Aku ingin membalas, tetapi sesuatu yang berbulu dijejalkan ke tanganku, menyela kata-kataku. Setelah menyerahkan boneka itu kepadaku, Alice berjalan keluar dari punggungku. Dia berjalan ke celah di antara rak yang jatuh, mencapai tempat Hakamizaka berada dan menatap wajahnya.
"Dapatkah kau melihatku? Aku terlihat seperti siapa?”
"…… Malaikat……"
“Itu benar, aku pernah melihat Catatan Tuhan. Aku melihat daftar nama yang terdiri dari seratus empat puluh ribu empat ribu orang, tetapi aku tidak melihat namamu di dalamnya.”
“…… Pembohong!”
“Tuhan tidak memanggilmu ke negaranya, dan bahkan tidak mencatat namamu. Lewati saja saat-saat terakhirmu dalam kegelapan yang hangat itu! Itulah hukuman abadi yang pantas kau dapatkan.”
"PEMBOHONG! PEMBOHONG!”
Kepala Hakamizaka merosot ke sisi lain, jakunnya yang pucat pasi terlihat dalam kegelapan.
Dalam keheningan yang bercampur dengan kebisingan, Alice menoleh. Gaun hitamnya menyatu dengan kegelapan, dan hanya wajah putihnya yang terlihat samar di balik kerudungnya.
"...... Apa yang kau katakan padanya?" Mayor berkata dengan suara kecil yang hampir seperti suara napasnya.
“Aku tidak mengatakan apa-apa, karena dia membuatku marah, jadi aku hanya mengatakan beberapa kata kosong untuk membuat marah pecandu narkoba. Bagaimana kita bisa membiarkan orang-orang ini lolos?”
Alice kembali ke sisiku, dan mengambil bonekanya dariku, yang bingung. Dia kembali ke punggungku, dan dengan erat memegang lengan bajuku.
"Ayo pergi! Narumi, semuanya sudah berakhir sekarang.”

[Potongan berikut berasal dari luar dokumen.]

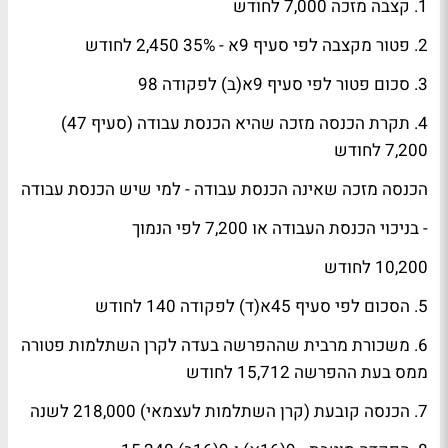
1. קצבה מזכה 7,000 לחודש
2. פטור מקצבה לפי סעיף 9א - 35% 2,450 לחודש
3. סכום פטור לפי סעיף 9א(ב) לפקודה 98
4. תקרת הכנסה מזכה שהיא הכנסת עבודה (סעיף 47)
7,200 לחודש
הכנסה מזכה שאינה הכנסת עבודה - למי שיש הכנסת עבודה
- בניכוי הכנסת העבודה או 7,200 לפי הנמוך
10,200 לחודש
5. הסכום לפי סעיף 45א(ד) לפקודה 140 לחודש
6. משכורת מרבית שההפרשה בעדה לקרן השתלמות פטורה
ממס בעת ההפרשה 15,712 לחודש
7. הכנסה קובעת (קרן השתלמות לעצמאי) 218,000 לשנה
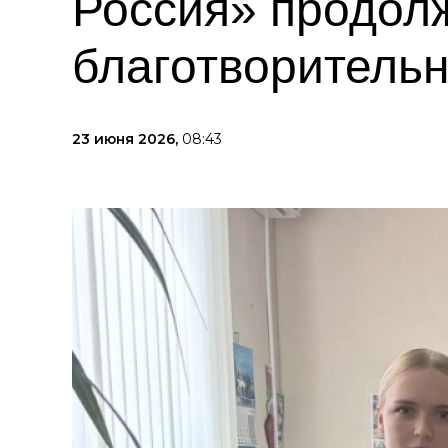
Россия» продол
благотворительн
23 июня 2026,
08:43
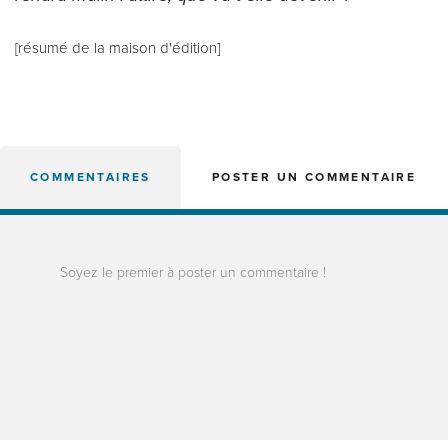
[résumé de la maison d'édition]
COMMENTAIRES
POSTER UN COMMENTAIRE
Soyez le premier à poster un commentaire !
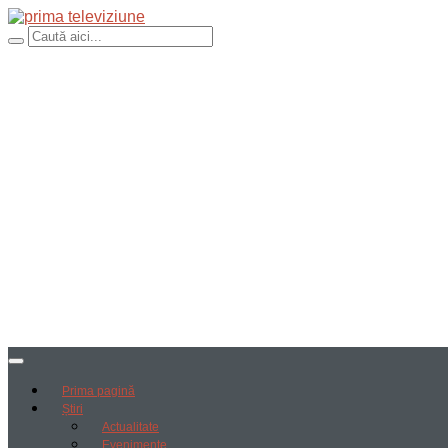
Prima pagină
Știri
Actualitate
Evenimente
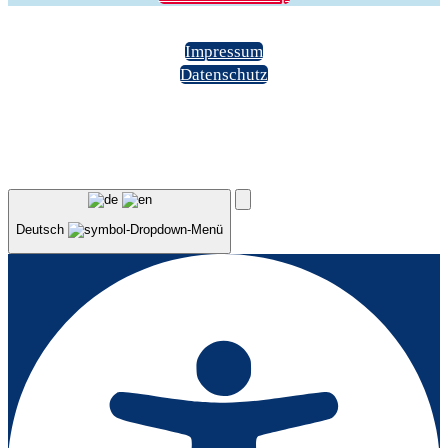
Impressum
Datenschutz
Deutsch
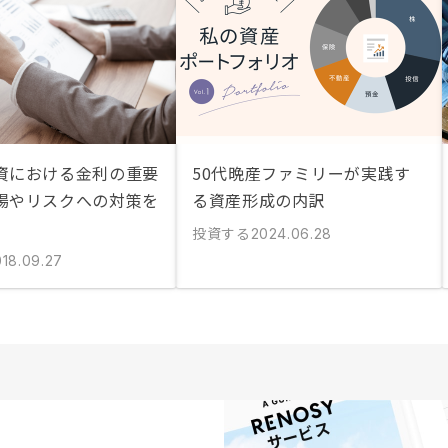
資における金利の重要
50代晩産ファミリーが実践す
場やリスクへの対策を
る資産形成の内訳
投資する
2024.06.28
018.09.27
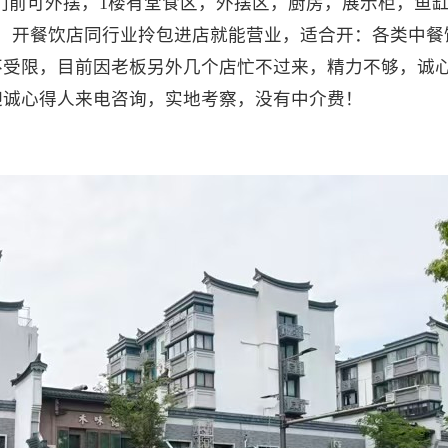
店铺门前可外摆，1楼有堂食区，外摆区，厨房，展示柜，鱼缸
，开餐饮店同行业拎包进店就能营业，适合开：各类中餐
不受限，目前因老板另外几个店忙不过来，精力不够，诚
迎诚心得人来电咨询，实地考察，没有中介费！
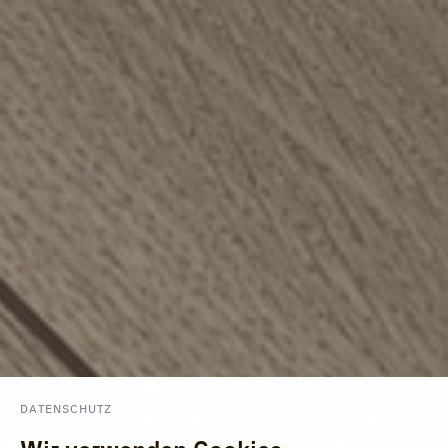
DATENSCHUTZ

Sebuah gumaman rendah datang dari belakangku.
“Semua petunjuk telah berbaris dalam garis lurus, tidak ada yang tersisa untuk dilihat di sini. Biarkan saja Hirasaka-gumi menangani sisanya. Pekerjaanku sudah selesai, dan tidak ada ruang untuk detektif saat ini.”